Ohio makes the best IPAs in the country.
That claim would have been laughable years ago.
But today?
There’s a valid case to be made. Let’s examine the mounting evidence:
• Ohio brewers have won the gold medal in the imperial IPA category at the Great American Beer Festival three years running. Fat Head’s Hop JuJu won in 2013 and 2015, while Columbus Creeper got the top honor in 2014.
• Since 2010, Ohio brewers have won four medals for American-style IPAs at the Great American Beer Festival. Fat Head’s Head Hunter took a silver in 2010 and a bronze in 2011. Columbus Bodhi won a bronze in 2014. And The Brew Kettle White Rajah got bronze last year. (JAFB Rain Delay IPA won a silver in the International-style pale ale category last year.)
• Speaking of White Rajah, Paste held a blind taste test last year with 116 IPAs. White Rajah came out on top.
• Head Hunter won silver medals in 2012 and 2014 at the World Beer Cup.
• Head Hunter won the Brewing News National IPA Competition twice — in 2010 and 2012.
• The Brew Kettle El Lupulo Libre took home the crown in the Brewing News National Imperial IPA Competition in 2014.
That’s a consistent run of honors over the last several years. And it doesn’t even include Ohio fan favorites such as Hoof Hearted, Hoppin’ Frog and Rhinegeist, which are pumping out sought-after IPAs.
In case you weren’t adding up medals, Ohio brewers have taken home seven medals in the American-style and imperial IPA categories at the Great American Beer Festival since 2010 — second only to the 14 awarded California brewers.
California has, like, 8 ba-jillion breweries so its odds are greater at taking home hardware. Its well-deserved success on the national stage is the only thing standing in the way of declaring Ohio the undisputed IPA king.
Despite its penchant for producing medal worthy IPAs, Ohio seems to get little national notice.
“We don’t get the recognition we deserve,” Fat Head’s co-owner and brewer Matt Cole said. “People don’t think we’re capable.”
Maybe it’s an attitude that nothing so tasty can come out of the Midwest.
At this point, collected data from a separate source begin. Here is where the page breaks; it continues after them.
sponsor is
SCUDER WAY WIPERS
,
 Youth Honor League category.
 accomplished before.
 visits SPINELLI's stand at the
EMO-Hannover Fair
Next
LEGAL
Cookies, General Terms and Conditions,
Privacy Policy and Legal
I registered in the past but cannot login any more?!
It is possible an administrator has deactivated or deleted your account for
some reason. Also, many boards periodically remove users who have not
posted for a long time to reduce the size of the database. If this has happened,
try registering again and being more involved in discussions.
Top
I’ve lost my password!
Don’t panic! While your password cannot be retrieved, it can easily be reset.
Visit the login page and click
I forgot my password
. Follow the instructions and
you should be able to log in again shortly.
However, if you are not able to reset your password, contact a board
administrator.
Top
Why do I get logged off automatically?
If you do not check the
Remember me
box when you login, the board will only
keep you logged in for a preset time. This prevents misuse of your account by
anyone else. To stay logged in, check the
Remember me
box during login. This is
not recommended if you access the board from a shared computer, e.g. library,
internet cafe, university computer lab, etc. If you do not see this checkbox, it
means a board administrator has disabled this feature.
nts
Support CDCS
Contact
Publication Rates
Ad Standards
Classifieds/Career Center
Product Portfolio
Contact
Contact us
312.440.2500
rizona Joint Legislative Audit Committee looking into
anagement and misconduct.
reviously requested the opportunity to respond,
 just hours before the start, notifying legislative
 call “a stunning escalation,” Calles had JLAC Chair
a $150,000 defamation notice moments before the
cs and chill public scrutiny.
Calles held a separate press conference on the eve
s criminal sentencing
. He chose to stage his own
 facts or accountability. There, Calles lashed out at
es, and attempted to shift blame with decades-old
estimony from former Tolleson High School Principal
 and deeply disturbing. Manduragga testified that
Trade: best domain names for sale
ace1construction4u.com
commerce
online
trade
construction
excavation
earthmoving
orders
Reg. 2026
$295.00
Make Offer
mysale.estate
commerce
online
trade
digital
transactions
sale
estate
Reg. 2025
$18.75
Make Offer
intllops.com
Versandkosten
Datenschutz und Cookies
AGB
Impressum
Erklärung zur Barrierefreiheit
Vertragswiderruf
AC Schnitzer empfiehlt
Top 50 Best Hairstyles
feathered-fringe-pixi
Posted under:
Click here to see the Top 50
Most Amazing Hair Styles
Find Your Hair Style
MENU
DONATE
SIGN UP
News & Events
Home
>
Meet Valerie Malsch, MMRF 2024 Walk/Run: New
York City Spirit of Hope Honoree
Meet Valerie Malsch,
Cole, who travels often, has heard that East Coast and West Coast bias.
Let’s face it, much of the national IPA discussion is focused on Heady Topper this and Pliny the Elder that.
One person who doesn’t have to be convinced about the Buckeye State’s prowess is Joshua Bernstein, author of The Complete Beer Course and a Dayton native.
He is working on a new book about IPAs and plans to include Fat Head’s, Columbus and The Brew Kettle.
“Ohio is making great, balanced, IPAs, forthright with hop presence but not over-the-top,” Bernstein said when asked about Ohio’s reputation. “They can stand toe-to-toe on a national stage. They’re not quite the new hotness of the Northeast IPA — essentially, unfiltered hop milkshakes full of aroma and flavor, not bitterness — but that’s just fine.
“The Ohio IPAs banish neither malt nor bitterness, but they remain bright, fragrant, and eminently, compulsively drinkable, from the first bottle in the six-pack to the last.”